The Nonfiction Books I Recommend the Most
These two both blew me away:
This tale of Louis Zamperini’s trials during World War II is so harrowing, you’ll have to remind yourself that it’s not fiction—because you won’t believe that one person could survive all that he did: a plane crash, months at sea on a raft, shark encounters…and that’s just the start. This book was hard to read, but also hard to put down. It stuck with me long after I finished it and provided perspective when day-to-day concerns threatened to overwhelm. It’s worth the reread for that reason alone.More info →
Pulitzer Prize winner Katherine Boo immersed herself in a slum of Mumbai to tell the stories of the people who live there. Annawadi sits ironically in the shadow of a billboard reading “The Beautiful Forevers” and is pressed on all sides by the growth of the city that is leaving it behind. Boo herself is not part of the story, and she doesn’t need to be. The lives, hopes, and hurts of the families are richly painted and bring home the individual struggles and systemic obstacles that stand in the way of people rising above the inequality into which they are born. For those of us in the U.S., the stories of struggling families in this faraway country feel closer to home than ever in today’s political climate and stratified economy.More info →
Types of Nonfiction I’d Like to Read More
I want to read more from the smart authors writing about race, inequality, and the Black Lives Matter movement. I am painfully aware of my privilege in this country and I know that my first job, if I want to be an ally and raise children who are as well, is to listen and educate myself. All recommendations are welcome! These books won’t encompass my reading for the month, but I’ll be starting with Ta-Nehisi Coates’ Between the World and Me.
Why Nonfiction November
I’m hoping that this challenge will help me get through at least a few nonfiction books that are on my shelf, and maybe increase my affinity for nonfiction books so I pick them up more frequently in the future.
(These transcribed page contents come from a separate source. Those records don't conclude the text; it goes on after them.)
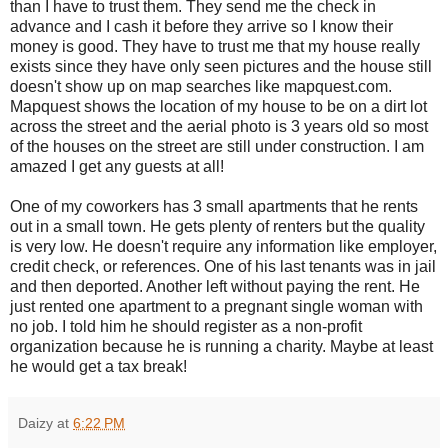
than I have to trust them. They send me the check in
advance and I cash it before they arrive so I know their
money is good. They have to trust me that my house really
exists since they have only seen pictures and the house still
doesn't show up on map searches like mapquest.com.
Mapquest shows the location of my house to be on a dirt lot
across the street and the aerial photo is 3 years old so most
of the houses on the street are still under construction. I am
amazed I get any guests at all!
One of my coworkers has 3 small apartments that he rents
out in a small town. He gets plenty of renters but the quality
is very low. He doesn't require any information like employer,
credit check, or references. One of his last tenants was in jail
and then deported. Another left without paying the rent. He
just rented one apartment to a pregnant single woman with
no job. I told him he should register as a non-profit
organization because he is running a charity. Maybe at least
he would get a tax break!
Daizy
at
6:22 PM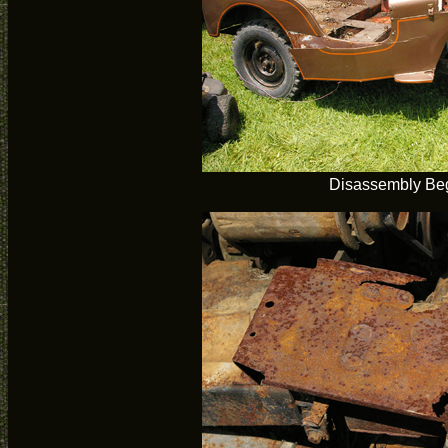
Disassembly Be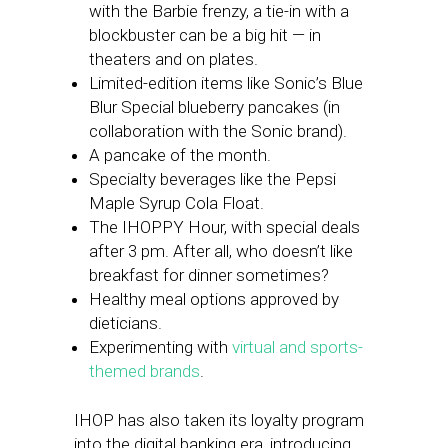
with the Barbie frenzy, a tie-in with a
blockbuster can be a big hit — in
theaters and on plates.
Limited-edition items like Sonic’s Blue
Blur Special blueberry pancakes (in
collaboration with the Sonic brand).
A pancake of the month.
Specialty beverages like the Pepsi
Maple Syrup Cola Float.
The IHOPPY Hour, with special deals
after 3 pm. After all, who doesn’t like
breakfast for dinner sometimes?
Healthy meal options approved by
dieticians.
Experimenting with
virtual and sports-
themed brands
.
IHOP has also taken its loyalty program
into the digital banking era, introducing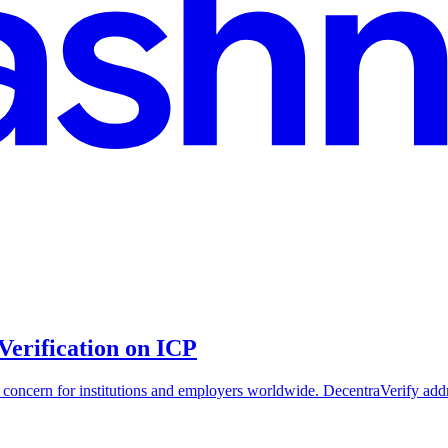
Verification on ICP
ng concern for institutions and employers worldwide. DecentraVerify add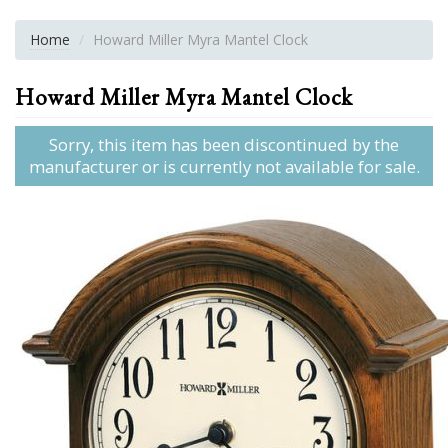
Home
Howard Miller Myra Mantel Clock
Howard Miller Myra Mantel Clock
Sorry, this item has been discontinued by the
manufacturer or is currently not available for sale.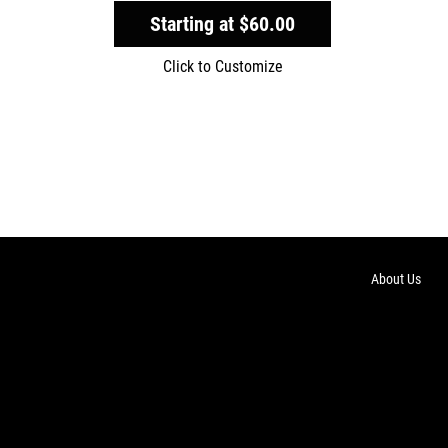
Starting at
$60.00
Click to Customize
About Us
Nonfiction Books on My Shelf
I won’t get to all of these this month but I hope to make a dent in this list. There may also be others that I start reading, depending on which library holds come in, but these are the books I have at hand:
- Between the World and Me – Ta-Nehisi Coates
- The Swerve: How the World Became Modern – Stephen Greenblatt
- Tiny Beautiful Things – Cheryl Strayed
- Hunger: A Memoir of My Body – Roxane Gay
- A Long Way Gone: Memoirs of a Boy Soldier – Ishmael Beah
- Reading Lolita in Tehran – Azar Nafisi
- Guns, Germs, and Steel: The Fates of Human Societies – Jared Diamond
- The World Is Flat: A Brief History of the Twenty-First Century – Thomas L. Friedman
I find the last two somewhat intimidating (I find the topics interesting, but I think it will be a challenge to keep my interest through the whole books, if that makes sense), so I don’t anticipate even starting them this month. I’ve already started The Swerve, and I think that will be my real “challenge” book for the month.
What are your favorite nonfiction books?